Le 8 mars, la banque a été contrainte de lever des fonds supplémentaires en vendant des titres avec une perte de 1,8 milliard de dollars. Cela a déclenché la panique parmi les clients de SVB, qui ont organisé l’une des plus grandes ruées bancaires de l’histoire des États-Unis. Attisés par les médias sociaux, les déposants ont tenté de retirer 42 milliards de dollars en une seule journée. Le lendemain matin, la banque s’est effondrée et les régulateurs fédéraux ont pris le contrôle.

L’épisode montre que les dirigeants savaient très tôt que des taux d’intérêt plus élevés pourraient compromettre les bénéfices futurs de la banque. Au lieu de changer de cap pour atténuer ce risque, ils ont doublé leur stratégie pour générer des bénéfices à court terme, affichant un appétit pour le risque qui a ouvert la voie à l’effondrement stupéfiant de SVB.
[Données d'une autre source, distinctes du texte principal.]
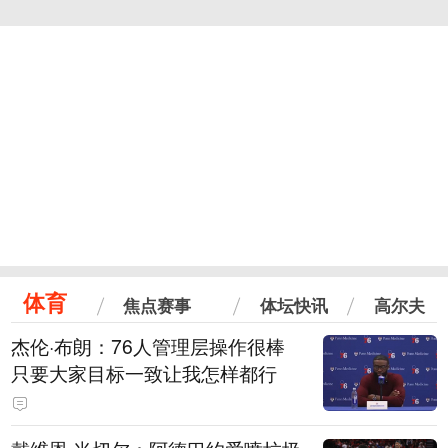
体育
焦点赛事
体坛快讯
高尔夫
杰伦·布朗：76人管理层操作很棒
只要大家目标一致让我怎样都行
“La direction a toujours voulu raconter une histoire de croissance”, a déclaré un ancien employé impliqué dans la banque dit la gestion des risques. “Chaque trimestre, il y avait toujours cette pression pour générer des bénéfices.”

Les nouvelles révélations surviennent alors que les législateurs et les régulateurs examinent ce qu’un haut responsable de la Réserve fédérale a appelé un “cas classique de mauvaise gestion” conduisant à la deuxième plus grande faillite bancaire du pays. Une grande partie de leur attention se tournera vers le monde obscur de la gestion du risque de taux d’intérêt.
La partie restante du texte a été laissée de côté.